Apparently as well as the cask version it will be now available in a limited run bottle version. My friend in the field (aka the pub) at the Barry 'Wetherspoons' found it on tap but unfortunately his was the bottom of the barrel and it was now off. Full marks to their customer service though, pint replaced and a free one too (probably those CAMRA vouchers he was flashing helped!).

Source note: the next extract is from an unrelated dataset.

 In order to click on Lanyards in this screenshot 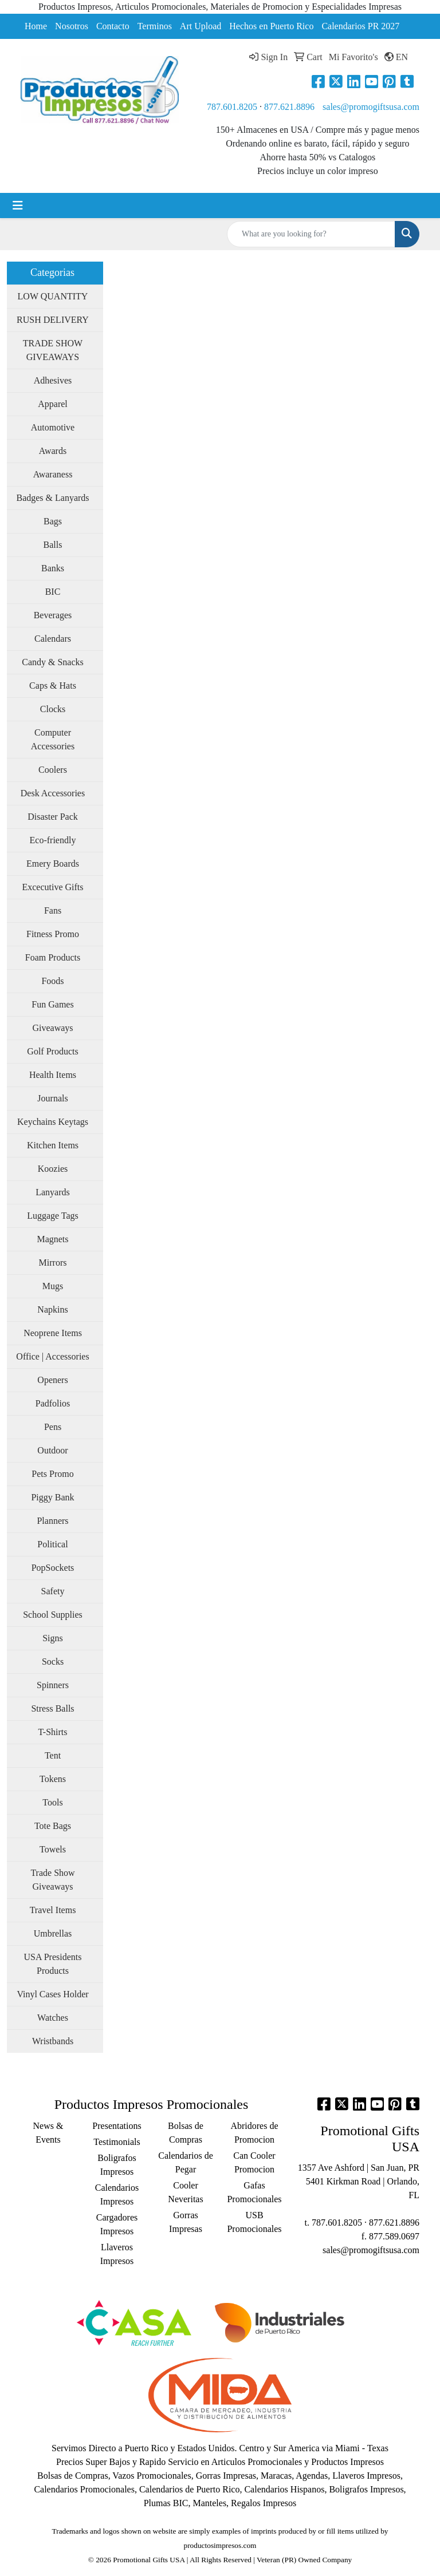, I will do `click(53, 1192)`.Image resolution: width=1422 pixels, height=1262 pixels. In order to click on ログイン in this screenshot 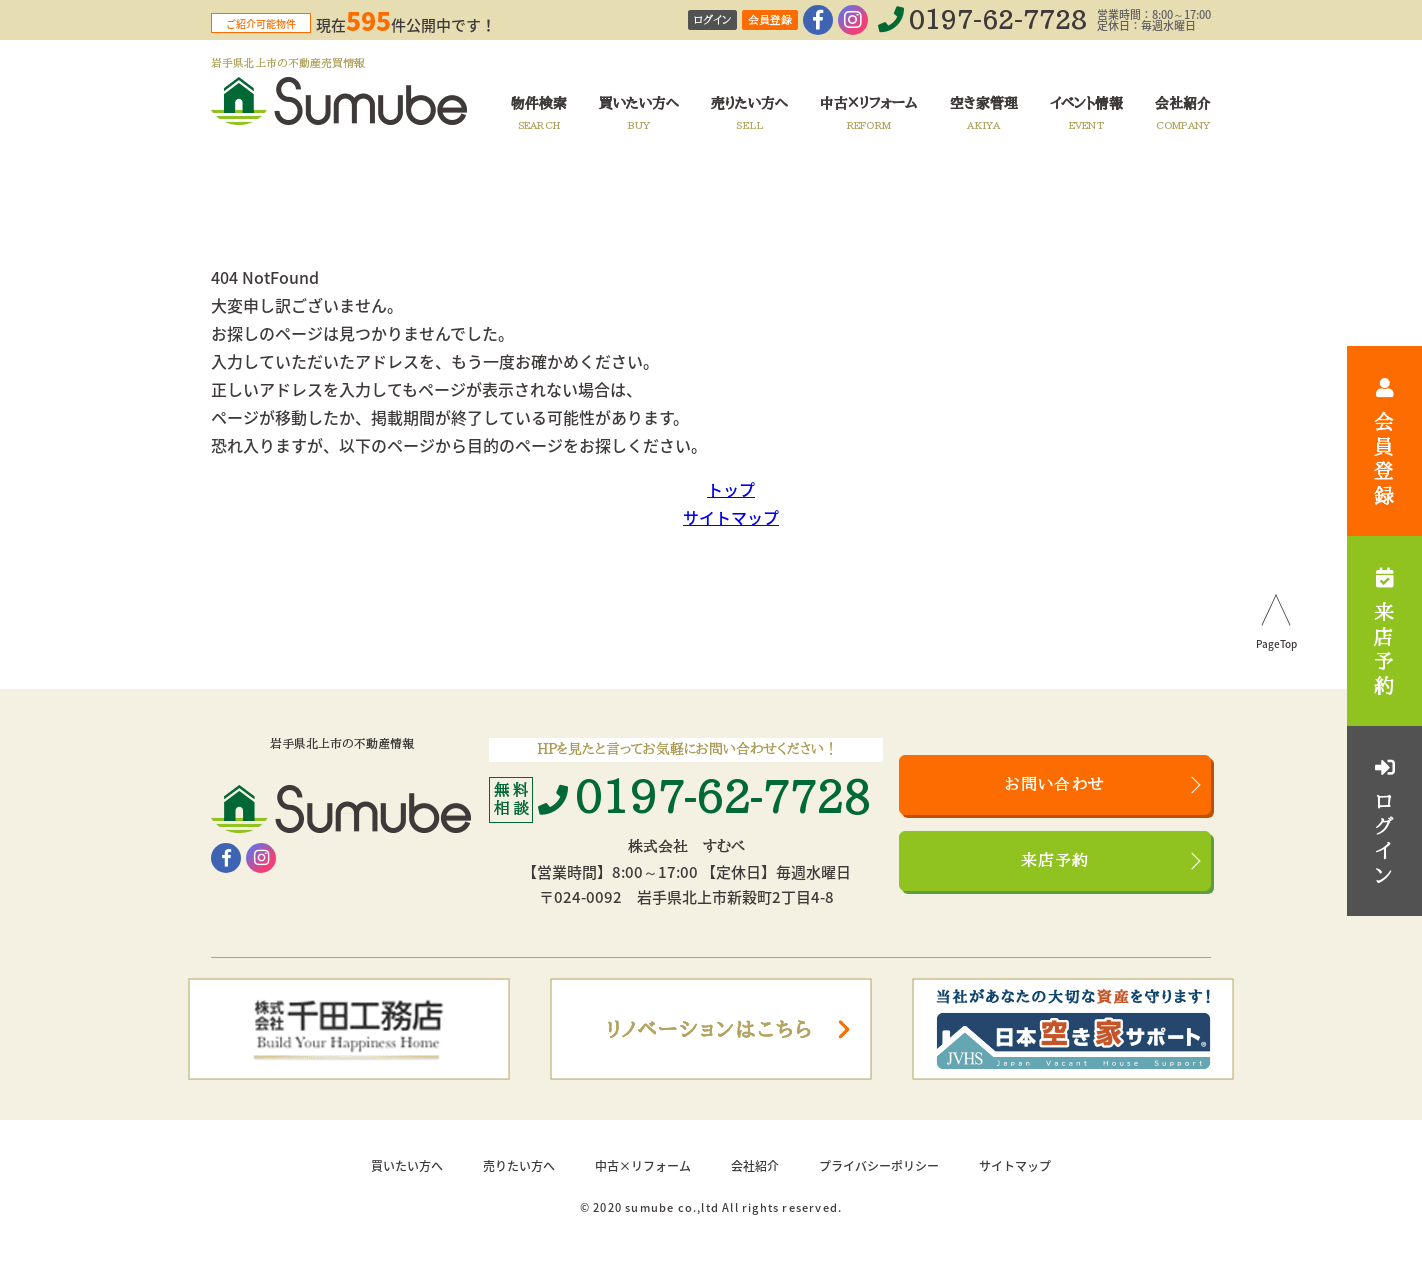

Anyway, to the bottle in my hand 'Glamorgan' a big 7.0%  'traditional pale ale, full in body, strength and flavour. Using finest floor malted grain and selected hops'.
This was a light mahogany in colour, with the aroma of plums and toffee. I felt it had a sweetish aspect too, i have seen other reviewers sometimes mention juicyfruits or starburst sweets in relation to other beers and never knew what it meant but i think i got it here. Normally if i dont know what i'm tasting i do look for other reviews for guidence, a virtual education if you like, i taste it but cant name it.
 Beer.Birra.Bier blogger Mark wrote recently an excellent post on tasting notes recently.
This being a new beer i'm flying solo this time! Never mind, if you try it and i'm blatantly wrong please tell me what i was actually tasting!
Its quite full in the mouth but not long lasting, you get again a caramel toffee flavour and rich fruit. It in no way has the alcohol warmth of a 7% beer, very deceptive but to me it has the taste more of a barely wine than a pale ale. I might just put a couple away for Christmas.

Saturday, 2 October 2010

Celt Experience - Golden

Another beer from the Celt Experience from Caerphilly, this one being their 'Golden'.
From their website they say
This beer is named after the Golden Age of the Celtic people. The Celts dominated Mid-Europe before the Roman Empire stretched westwards and northward. In the Golden Age of Celtdom, the Celts waged successful wars in continental Europe, notably in around 500 BC where modern day Spain and Northern Italy were overthrown. The name Bracis-Curmi (malted beer) traces back to the ancient Celtic language or proto-celtic, an age where Celts were some of the first beer producers in Europe.. 


As you see a golden colour indeed, with a sweet citrus aroma. You get a fresh, again citrus, hoppy taste, and its quite dry and not too bitter. Overall a refreshing bottle.